§ Input
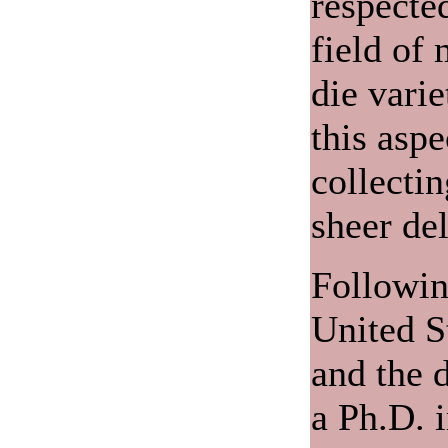
respected
field of 
die varie
this aspe
collecti
sheer del
Following
United S
and the d
a Ph.D. 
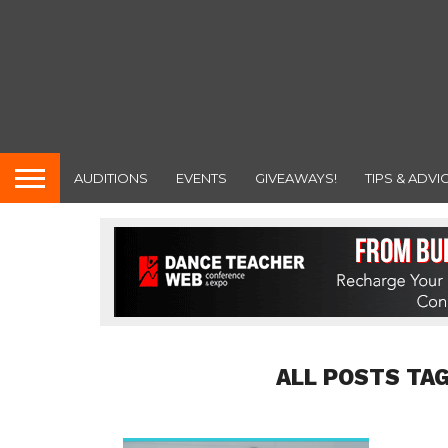
AUDITIONS
EVENTS
GIVEAWAYS!
TIPS & ADVI
ALL POSTS TA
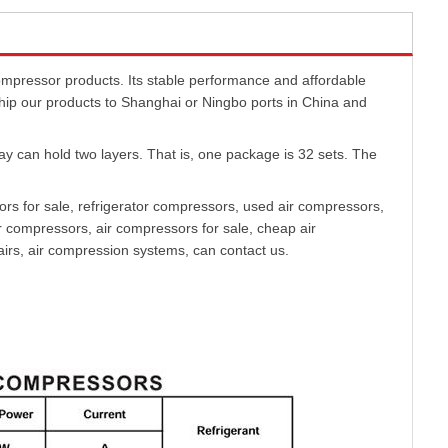
ressor products. Its stable performance and affordable
ship our products to Shanghai or Ningbo ports in China and
can hold two layers. That is, one package is 32 sets. The
s for sale, refrigerator compressors, used air compressors,
 compressors, air compressors for sale, cheap air
rs, air compression systems, can contact us.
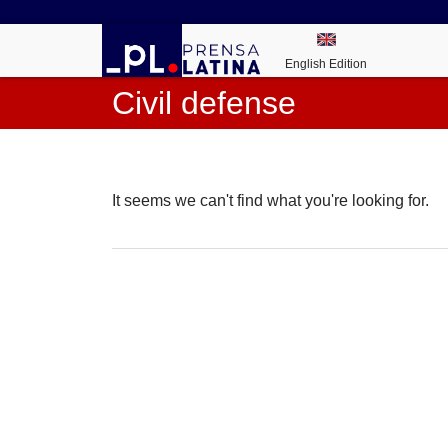
English Edition
Civil defense
It seems we can't find what you're looking for.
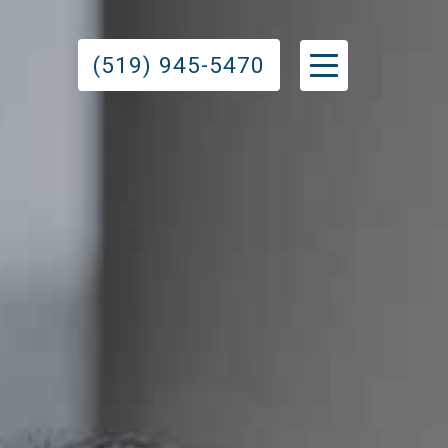
(519) 945-5470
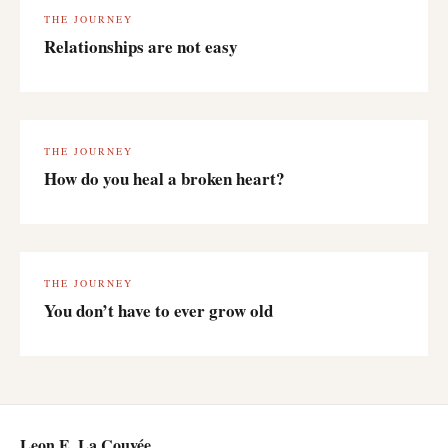
THE JOURNEY
Relationships are not easy
THE JOURNEY
How do you heal a broken heart?
THE JOURNEY
You don’t have to ever grow old
Leon E. La Couvée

§ What you are asked to do
Write out the whole listing again, exactly, with no pictures.

§ Written solution
respected
field of 
die varie
this aspe
collecti
sheer del
Following
United S
and the d
a Ph.D. 
AUDITIONS
EVENTS
GIVEAWAYS!
TIPS & ADVI
ALL POSTS TA
ressor products. Its stable performance and affordable
ship our products to Shanghai or Ningbo ports in China and
can hold two layers. That is, one package is 32 sets. The
s for sale, refrigerator compressors, used air compressors,
 compressors, air compressors for sale, cheap air
rs, air compression systems, can contact us.
English Edition
Civil defense
It seems we can't find what you're looking for.
(519) 945-5470
THE JOURNEY
Relationships are not easy
THE JOURNEY
How do you heal a broken heart?
THE JOURNEY
You don’t have to ever grow old
Leon E. La Couvée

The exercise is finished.